Each FLEXAREN 10 F.Ctd. Tab. Contains Cyclobenzaprine Hydrochloride 10 mg.

Excipients: Lactose, starch, magnesium stearate.

CLINICAL PHARMACOLOGY:

Cyclobenzaprine Hydrochloride relieves skeletal muscle spasm of local origin without interfering with muscle function. It is ineffective in muscle spasm due to central nervous system disease.

Pharmacokinetics

Estimates mean oral bioavailability of cyclobenzaprine range from 33% to 55%. Cyclobenzaprine is subject to enterohepatic circulation. It is highly bound to plasma proteins. Drug accumulates when dosed three times a day, reaching steady-state within 3-4 days at plasma concentrations about four-fold higher than after a single dose.

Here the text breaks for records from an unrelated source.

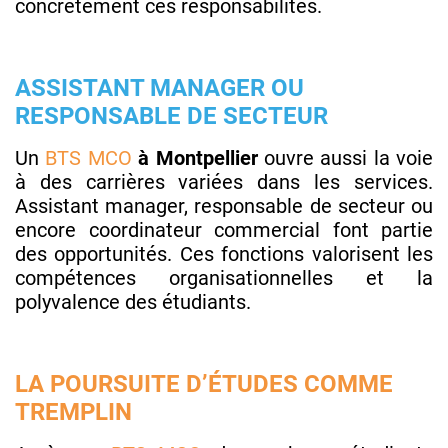
concrètement ces responsabilités.
ASSISTANT MANAGER OU
RESPONSABLE DE SECTEUR
Un
BTS MCO
à Montpellier
ouvre aussi la voie
à des carrières variées dans les services.
Assistant manager, responsable de secteur ou
encore coordinateur commercial font partie
des opportunités. Ces fonctions valorisent les
compétences organisationnelles et la
polyvalence des étudiants.
LA POURSUITE D’ÉTUDES COMME
TREMPLIN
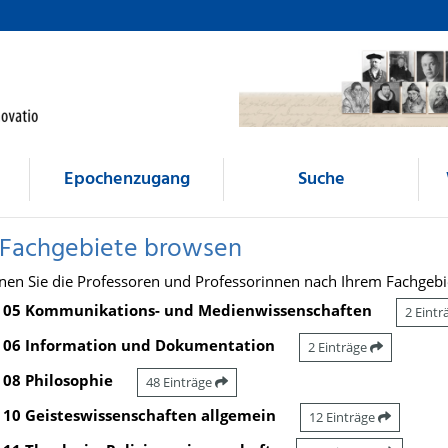
Epochenzugang
Suche
 Fachgebiete browsen
nen Sie die Professoren und Professorinnen nach Ihrem Fachgebi
05 Kommunikations- und Medienwissenschaften
2 Eint
06 Information und Dokumentation
2 Einträge
08 Philosophie
48 Einträge
10 Geisteswissenschaften allgemein
12 Einträge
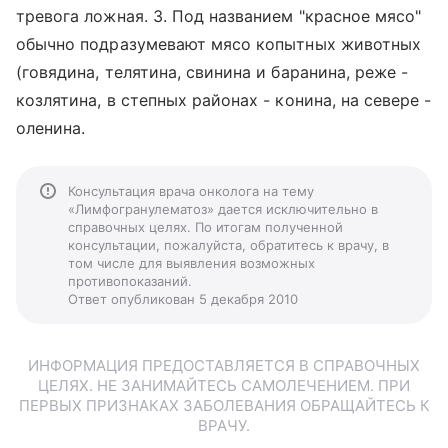
тревога ложная. 3. Под названием "красное мясо"
обычно подразумевают мясо копытных животных
(говядина, телятина, свинина и баранина, реже -
козлятина, в степных районах - конина, на севере -
оленина.
Консультация врача онколога на тему
«Лимфогранулематоз» дается исключительно в
справочных целях. По итогам полученной
консультации, пожалуйста, обратитесь к врачу, в
том числе для выявления возможных
противопоказаний.
Ответ опубликован 5 декабря 2010
ИНФОРМАЦИЯ ПРЕДОСТАВЛЯЕТСЯ В СПРАВОЧНЫХ
ЦЕЛЯХ. НЕ ЗАНИМАЙТЕСЬ САМОЛЕЧЕНИЕМ. ПРИ
ПЕРВЫХ ПРИЗНАКАХ ЗАБОЛЕВАНИЯ ОБРАЩАЙТЕСЬ К
ВРАЧУ.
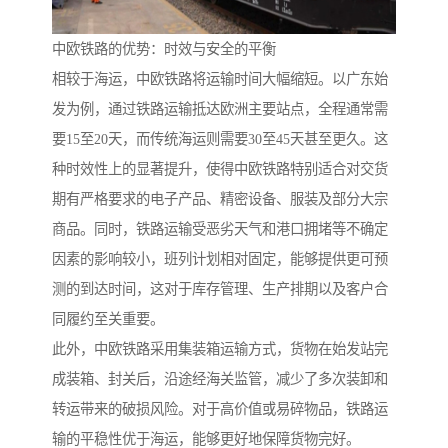
中欧铁路的优势：时效与安全的平衡
相较于海运，中欧铁路将运输时间大幅缩短。以广东始
发为例，通过铁路运输抵达欧洲主要站点，全程通常需
要15至20天，而传统海运则需要30至45天甚至更久。这
种时效性上的显著提升，使得中欧铁路特别适合对交货
期有严格要求的电子产品、精密设备、服装及部分大宗
商品。同时，铁路运输受恶劣天气和港口拥堵等不确定
因素的影响较小，班列计划相对固定，能够提供更可预
测的到达时间，这对于库存管理、生产排期以及客户合
同履约至关重要。
此外，中欧铁路采用集装箱运输方式，货物在始发站完
成装箱、封关后，沿途经海关监管，减少了多次装卸和
转运带来的破损风险。对于高价值或易碎物品，铁路运
输的平稳性优于海运，能够更好地保障货物完好。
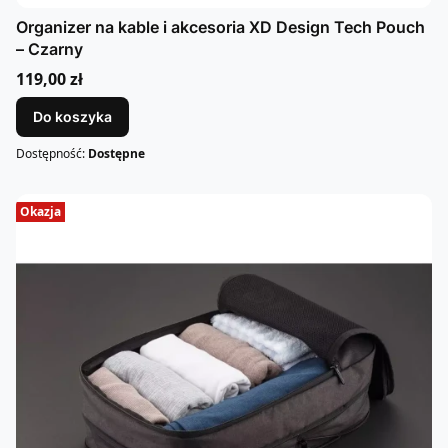
Organizer na kable i akcesoria XD Design Tech Pouch
– Czarny
Cena
119,00 zł
Do koszyka
Dostępność:
Dostępne
Okazja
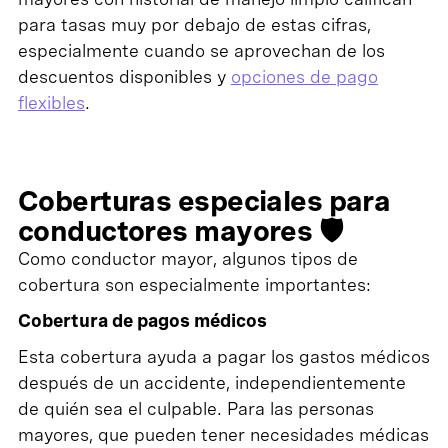
para tasas muy por debajo de estas cifras,
especialmente cuando se aprovechan de los
descuentos disponibles y
opciones de pago
flexibles
.
Coberturas especiales para
conductores mayores 🛡️
Como conductor mayor, algunos tipos de
cobertura son especialmente importantes:
Cobertura de pagos médicos
Esta cobertura ayuda a pagar los gastos médicos
después de un accidente, independientemente
de quién sea el culpable. Para las personas
mayores, que pueden tener necesidades médicas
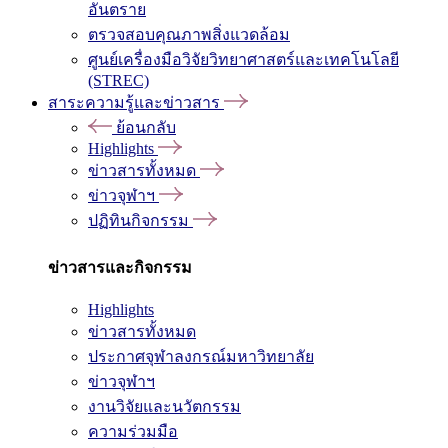
อันตราย
ตรวจสอบคุณภาพสิ่งแวดล้อม
ศูนย์เครื่องมือวิจัยวิทยาศาสตร์และเทคโนโลยี
(STREC)
สาระความรู้และข่าวสาร
ย้อนกลับ
Highlights
ข่าวสารทั้งหมด
ข่าวจุฬาฯ
ปฏิทินกิจกรรม
ข่าวสารและกิจกรรม
Highlights
ข่าวสารทั้งหมด
ประกาศจุฬาลงกรณ์มหาวิทยาลัย
ข่าวจุฬาฯ
งานวิจัยและนวัตกรรม
ความร่วมมือ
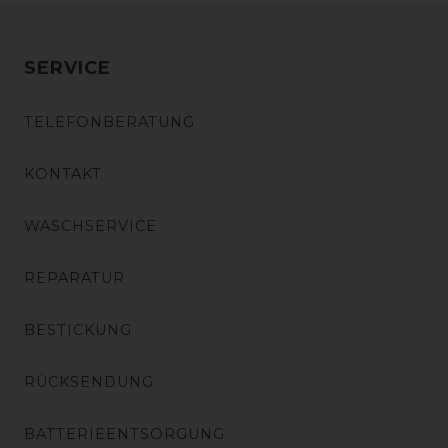
SERVICE
TELEFONBERATUNG
KONTAKT
WASCHSERVICE
REPARATUR
BESTICKUNG
RÜCKSENDUNG
BATTERIEENTSORGUNG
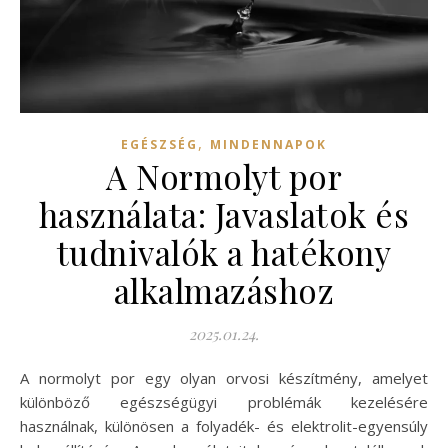
,
EGÉSZSÉG
MINDENNAPOK
A Normolyt por
használata: Javaslatok és
tudnivalók a hatékony
alkalmazáshoz
2025.01.24.
A normolyt por egy olyan orvosi készítmény, amelyet
különböző egészségügyi problémák kezelésére
használnak, különösen a folyadék- és elektrolit-egyensúly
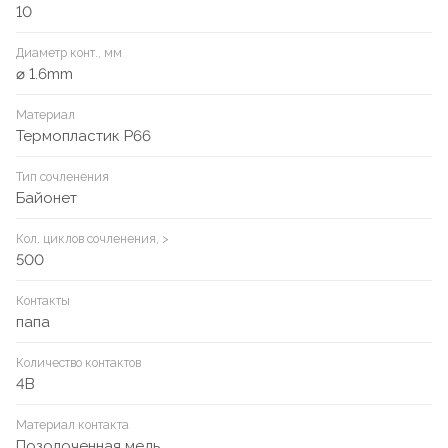
10
Диаметр конт., мм
⌀ 1.6mm
Материал
Термопластик P66
Тип сочленения
Байонет
Кол. циклов сочленения, >
500
Контакты
папа
Количество контактов
4B
Материал контакта
Позолоченная медь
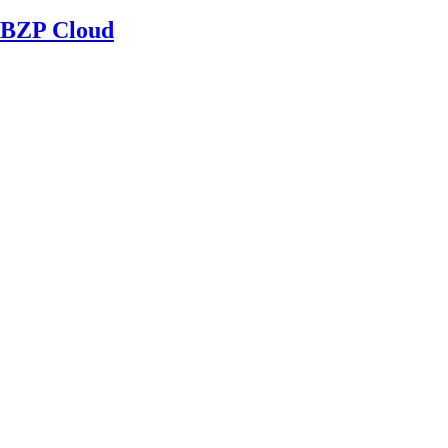
BZP Cloud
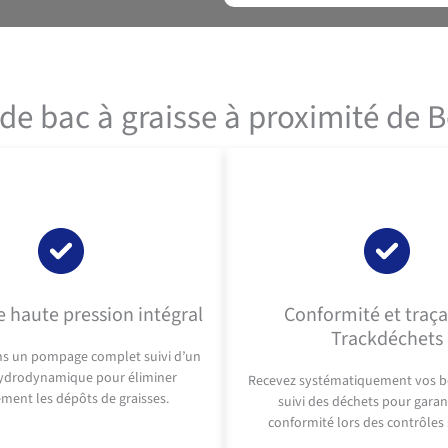
de bac à graisse à proximité de
 haute pression intégral
Conformité et traça
Trackdéchets
ns un pompage complet suivi d’un
ydrodynamique pour éliminer
Recevez systématiquement vos b
ment les dépôts de graisses.
suivi des déchets pour garan
conformité lors des contrôles 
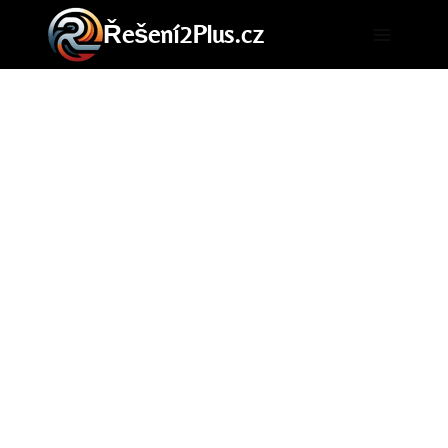
Přeskočit
Řešení2Plus.cz
na
obsah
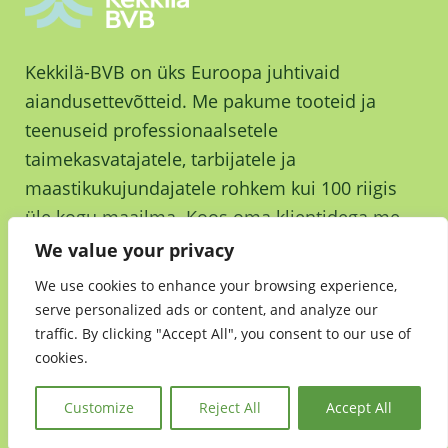
Kekkilä-BVB on üks Euroopa juhtivaid
aiandusettevõtteid. Me pakume tooteid ja
teenuseid professionaalsetele
taimekasvatajatele, tarbijatele ja
maastikukujundajatele rohkem kui 100 riigis
üle kogu maailma. Koos oma klientidega me
kasvame ja kasvatame parema tuleviku nimel.
We value your privacy
We use cookies to enhance your browsing experience,
serve personalized ads or content, and analyze our
traffic. By clicking "Accept All", you consent to our use of
cookies.
Jätkusuutlikkus
•
Andmekaitsedeklaratsioon
•
Kekkilä-BVB Retail
Customize
Reject All
Accept All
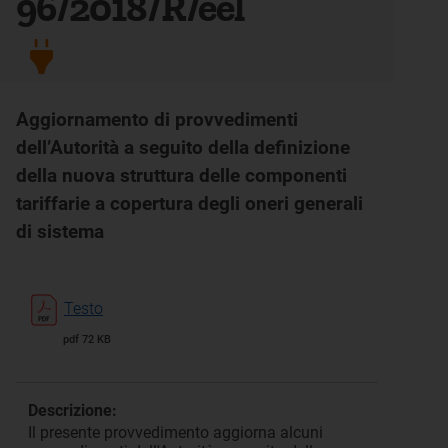
96/2018/R/eel
Aggiornamento di provvedimenti
dell’Autorità a seguito della definizione
della nuova struttura delle componenti
tariffarie a copertura degli oneri generali
di sistema
Testo
pdf 72 KB
Descrizione:
Il presente provvedimento aggiorna alcuni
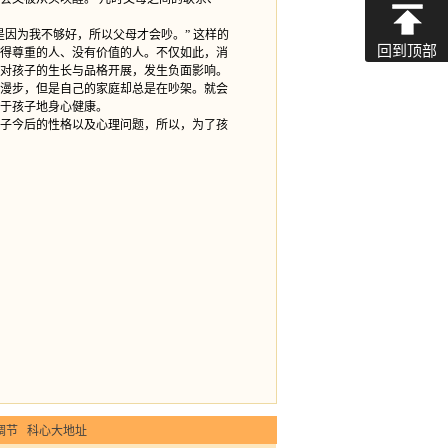
因为我不够好，所以父母才会吵。” 这样的
回到顶部
得尊重的人、没有价值的人。不仅如此，消
对孩子的生长与品格开展，发生负面影响。
漫步，但是自己的家庭却总是在吵架。就会
于孩子地身心健康。
子今后的性格以及心理问题，所以，为了孩
调节
科心大地址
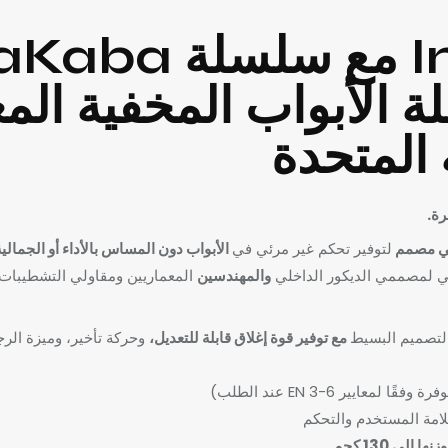
أبواب Importa مع 
لسلة الأبواب المخفية ال
 المتحدة
رة.
في مصمم
لتوفير تحكم غير مرئي في
الأبواب دون المساس بالأداء أو الجمالية
الي لمصممي الديكور الداخلي
والمهندسين
المعماريين ومقاولي التشطيبات
مع توفير قوة إغلاق قابلة للتعديل،
وحركة تأخير، وميزة الر
مة المستخدم والتحكم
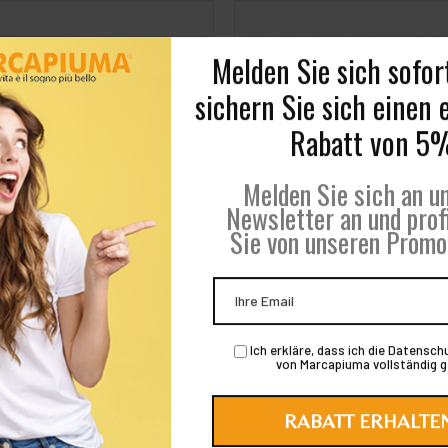
Gesteppter
FROTTEE-Matratzen
atzenschoner mit
für Kinderbe
OUTLAST®
moregulierender
Eigenschaften:
Atmungsa
Technologie
34,00 €
87,18 €
ab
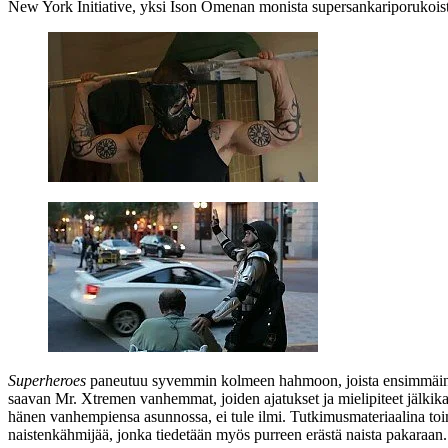
New York Initiative, yksi Ison Omenan monista supersankariporukois
Superheroes
paneutuu syvemmin kolmeen hahmoon, joista ensimmäi
saavan Mr. Xtremen vanhemmat, joiden ajatukset ja mielipiteet jälkik
hänen vanhempiensa asunnossa, ei tule ilmi. Tutkimusmateriaalina toimi
naistenkähmijää, jonka tiedetään myös purreen erästä naista pakaraan.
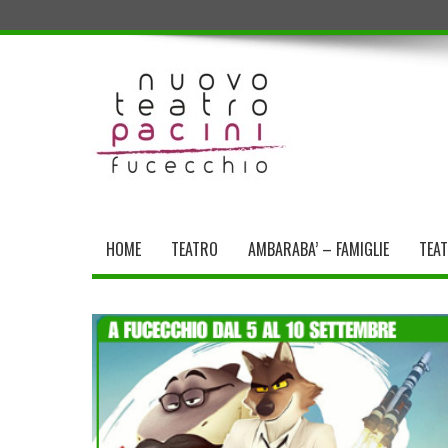
HOME
TEATRO
AMBARABA’ – FAMIGLIE
TEA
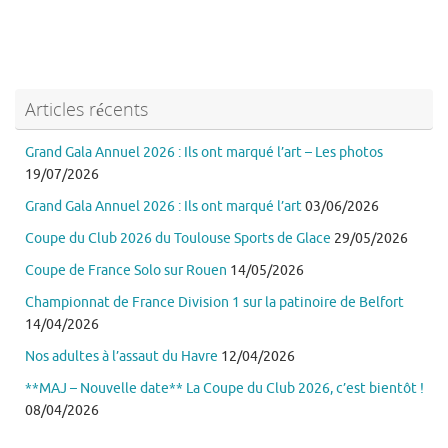
Articles récents
Grand Gala Annuel 2026 : Ils ont marqué l’art – Les photos
19/07/2026
Grand Gala Annuel 2026 : Ils ont marqué l’art
03/06/2026
Coupe du Club 2026 du Toulouse Sports de Glace
29/05/2026
Coupe de France Solo sur Rouen
14/05/2026
Championnat de France Division 1 sur la patinoire de Belfort
14/04/2026
Nos adultes à l’assaut du Havre
12/04/2026
**MAJ – Nouvelle date** La Coupe du Club 2026, c’est bientôt !
08/04/2026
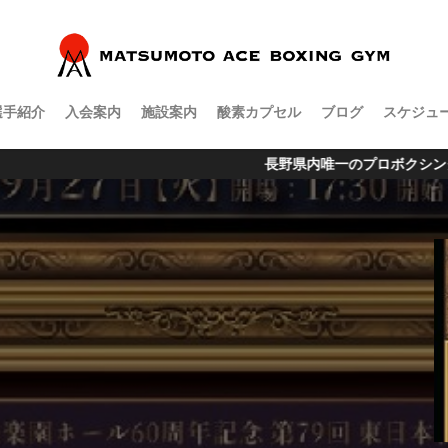
選手紹介
入会案内
施設案内
酸素カプセル
ブログ
スケジュ
長野県内唯一のプロボクシングジム松本市渚にオープン 営業時間 月曜日～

Cyclobenzaprine is extensively metabolized, and is excreted primarily as glucuronides via the kidney. Cyclobenzaprine is eliminated slowly, with an effective half-life of 18 hours.

INDICATIONS:

Cyclobenzaprine is indicated as an adjunct to rest and physical therapy for relief of muscle spasm associated with acute, painful musculoskeletal conditions.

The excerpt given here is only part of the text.